• _WORK TO BE COMPLETED_
Would you restate every entry below word for word? Leave out the pictures.

DATA UNDER STUDY section start

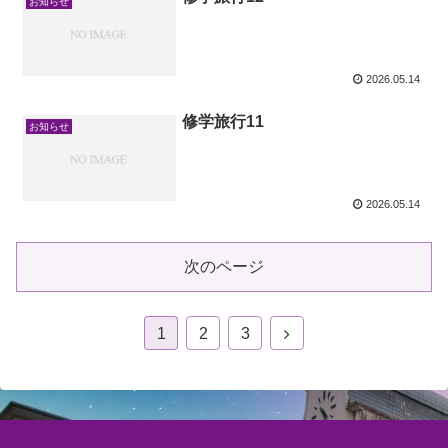
お知らせ
2026.05.14
修学旅行11
お知らせ
2026.05.14
次のページ
1
2
3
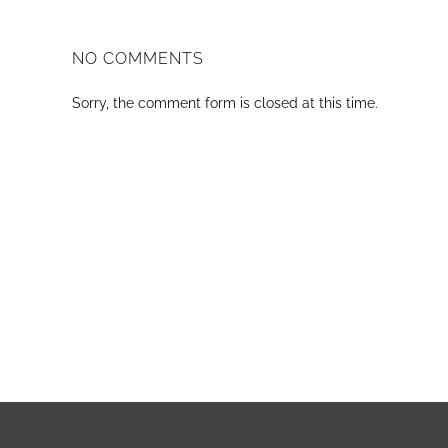
NO COMMENTS
Sorry, the comment form is closed at this time.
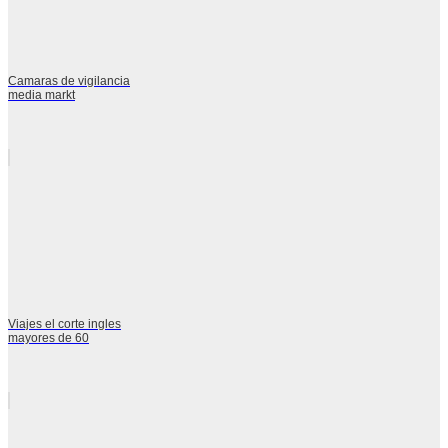
Camaras de vigilancia
media markt
Viajes el corte ingles
mayores de 60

DATA UNDER STUDY section end

• _RESULT OF THE EXERCISE_
お知らせ
2026.05.14
修学旅行11
お知らせ
2026.05.14
次のページ
1
2
3
NO COMMENTS
Sorry, the comment form is closed at this time.
Camaras de vigilancia
media markt
Viajes el corte ingles
mayores de 60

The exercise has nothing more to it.